Here's the list of my favorite posts:
New Moraea hybrids, 2021
How to grow Moraeas and other summer-dry bulbs
How to grow bulbs (on the Pacific Bulb Society website)
Growing bulbs from seed (Pacific Bulb Society)

Finally, I'd like to say thanks to the many gardeners in the Pacific Bulb Society, the Indigenous Bulb Growers of South Africa, and the old International Bulb Society who have shared advice, encouragement, and plants with me over the years. In particular, Paul F.X. von Stein, who shared many seeds to get me started; and Moraea king Bob Werra, who gave me many of the bulbs that were parents to these hybrids.

2 comments:

  1. Hello!
    Since I first found your blog, some two or three years ago, I love to see your Moraeas and your skills in hybridizing them. I ordered some seed and ... ¿how do you do it? Never ever one grain has grown! I tried in winter, in summer, different soils. No way. In this time I've grown Dietes and Neomarica and even Agapanthus from seed to flower - I grow Iris that are not my climate and lots of diverse plants. But Moraea doesn't want to grow.
    Is there a point I miss? Looking at your photographs of hybrids these plants readily form seeds and sprout. I live in Las Palmas, which is 28ÂșN, more or less a latitude like where these plants thrive in South Africa. Now I've run out of seeds and ideas!
    Any advice is so welcome!
    Thanks!

    ReplyDelete
    Replies
    1. Thanks very much for the nice comments, Arturo. Your blog is fantastic, and you grow some wonderful things.

      I'd love to help with your Moraea problem. A couple of thoughts...

      --I presume the Las Palmas you're in is the one on Gran Canaria, right? Wow, what a fabulous place!

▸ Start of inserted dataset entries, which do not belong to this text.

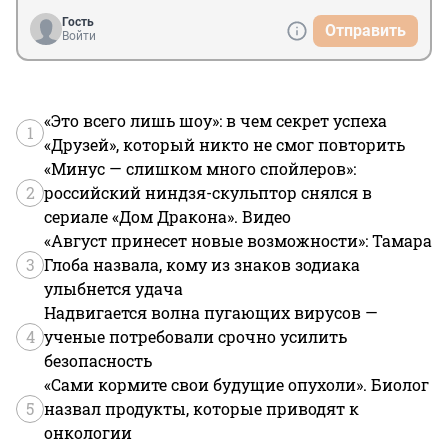
Гость
Отправить
Войти
«Это всего лишь шоу»: в чем секрет успеха
1
«Друзей», который никто не смог повторить
«Минус — слишком много спойлеров»:
2
российский ниндзя-скульптор снялся в
сериале «Дом Дракона». Видео
«Август принесет новые возможности»: Тамара
3
Глоба назвала, кому из знаков зодиака
улыбнется удача
Надвигается волна пугающих вирусов —
4
ученые потребовали срочно усилить
безопасность
«Сами кормите свои будущие опухоли». Биолог
5
назвал продукты, которые приводят к
онкологии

      --I'm sure you know this, but it's worth mentioning: Dietes, Agapanthus, and Neomarica, the plants you referenced, are all plants that want summer water. Most Moraea species (including all the ones I grow) are winter growers that need to be dry in summer. They won't survive if grown in the same conditions as Dietes. But I am sure you know that.

      --Your natural climate should be quite good for winter-growing Moraeas. Las Palmas is a little drier than the places where most Moraea species grow, but so is San Jose, the place where I garden, and I do fine. (For details on the climate comparison, see the article I posted to the Pacific Bulb Society website here: http://pacificbulbsociety.org/pbswiki/index.php/DrySummerClimates )

      The prettiest Moraea species grow naturally in places like Caledon and Tulbagh, which as you'll see are a bit moister than Las Palmas in summer.

      --The usual rules for growing the summer-dormant Moraeas are:
      Plant in the fall just as the rains start (late October here in San Jose). Put them in a spot that gets a good amount of sun, but does not cook in the sun all day. Light shade for the hottest part of the day is best.
      Leave the pots outdoors. The seeds need the colder night temperatures to trigger them to germinate. Here in San Jose it gets down close to freezing many nights in winter. Your climate is so mild that I wonder if maybe the seeds aren't getting cold enough at night.
      Use a well-drained soil but do not let it go totally dry at any time in the growing season. It should stay damp but not soaking wet. I use 50-50 peat and sand, and water thoroughly once a week, in addition to the natural rainfall.
      In early summer as the weather warms the bulbs will start to go dormant. Stop watering when the leaves start to go yellow, which should happen in about April-May.
      Keep the pots in a shady cool spot in summer, but do not water them.
      Grow for two years before repotting.

      --A question: Do the Moraea seeds germinate at all? If not, they're either rotting, or not getting enough cold at night, or getting too hot or dry in the day. Or you got a bad batch of seeds. If they do germinate but don't survive, tell me what happens to them and maybe I can help you figure out what's going on.

      --If you want some fresh Moraea seeds, I would be happy to send you some for free this summer. Drop me a note at my e-mail address above.

      I hope this helps! I am happy to keep corresponding until we get some Moraeas to grow for you.